One root onError (gatewayErrorHandler) selects the response envelope by request path, so every endpoint speaks its caller's dialect:

Path prefix Envelope Builder
/v1/messages Anthropic { type:'error', error:{ type, message } } anthropicErrorHandler
/v1/chat, /v1/responses OpenAI { error:{ message, type, code } } openaiErrorHandler
everything else Cherry REST { error:{ code, message, details? } } restErrorHandler

DataApiErrors (from the data-layer services backing models/knowledge) carry their own status/code and are mapped straight into the selected envelope. Built-in Elysia VALIDATION / NOT_FOUND / PARSE codes map to 400/404/400 (422 for REST validation).
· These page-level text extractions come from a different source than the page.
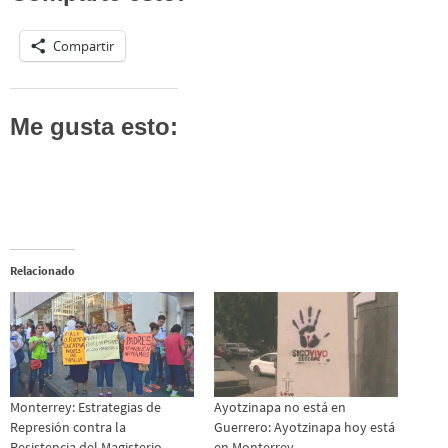
Compartir
Me gusta esto:
Relacionado
Monterrey: Estrategias de
Ayotzinapa no está en
Represión contra la
Guerrero: Ayotzinapa hoy está
Resistencia del Magisterio
en Monterrey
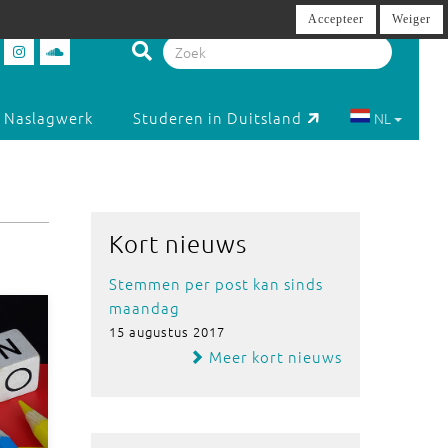
Accepteer
Weiger
Naslagwerk
Studeren in Duitsland
NL
Kort nieuws
Stemmen per post kan sinds
maandag
15 augustus 2017
Meer kort nieuws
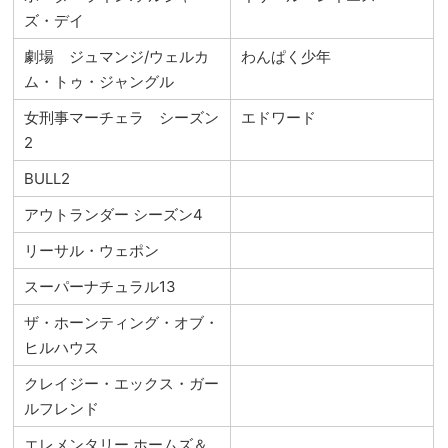
ズ・デイ
劇場 ジュマンジ/ウェルカ
わんぱく少年
ム・トゥ・ジャングル
女刑事マーチェラ シーズン
エドワード
2
BULL2
アウトランダー シーズン4
リーサル・ウェポン
スーパーナチュラル13
ザ・ホーンティング・オブ・
ヒルハウス
クレイジー・エックス・ガー
ルフレンド
エレメンタリー ホームズ＆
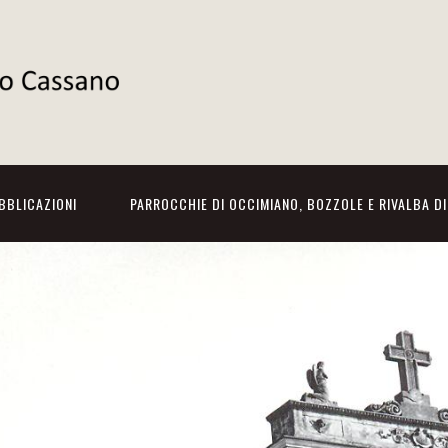
BBLICAZIONI
PARROCCHIE DI OCCIMIANO, BOZZOLE E RIVALBA D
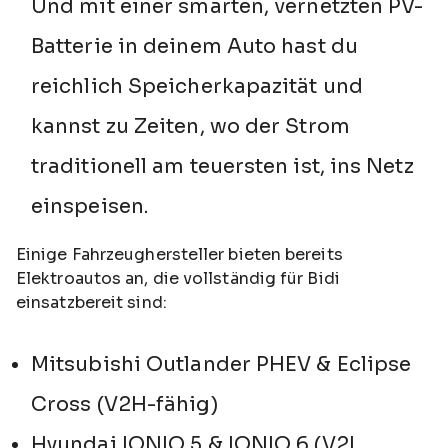
Und mit einer smarten, vernetzten PV-
Batterie in deinem Auto hast du
reichlich Speicherkapazität und
kannst zu Zeiten, wo der Strom
traditionell am teuersten ist, ins Netz
einspeisen.
Einige Fahrzeughersteller bieten bereits
Elektroautos an, die vollständig für Bidi
einsatzbereit sind:
Mitsubishi Outlander PHEV & Eclipse
Cross (V2H-fähig)
Hyundai IONIQ 5 & IONIQ 6 (V2L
Unknown provider/runtime errors are shaped by transformAnthropicError / transformOpenAiErrorstatus-driven: they read statusCode off the AI-SDK SerializedError, so a provider 401/429/… keeps its real status and message instead of flattening to 500. Internal-error messages are gated behind isDev, and the AI-SDK error extras (stack / url / request+response bodies) are dropped — for both the JSON handlers and the streaming buildStreamErrorFrame.

Key invariants

  • Equal, non-persisting subscriber. The gateway uses promptStreamLifecycle — its turns are not persisted, not broadcast as topic status, and not attachable. It shares the exact same AiStreamManager engine as the renderer and IM channels; nothing special-cases it upstream.
  • Assistant-agnostic. No assistant/topic context. Sampling, client tools, and provider options ride as per-request CallOverrides.
  • Main owns running state. feature.api_gateway.running in the Shared Cache is the one source of truth; the renderer mirrors it, never sets it.
  • Dialect is chosen by path, both directions. Input format is fixed per route; output envelope (success and error) is chosen from the path, so a client always gets back the protocol it spoke.
  • Auth key is the persisted preference. feature.api_gateway.api_key, compared timing-safe; auto-generated on first activation.
  • AI ReferenceAiStreamManager, streamPrompt, UIMessageChunk, buildAgentParams / CallOverrides, the listener model (SseListener, WebContentsListener).
  • Service LifecycleBaseService, Activatable, @ServicePhase, serviceRegistry.ts.
  • Data Layer — Preference (feature.api_gateway.*) and Cache (feature.api_gateway.running) systems; ProviderService, KnowledgeBaseService.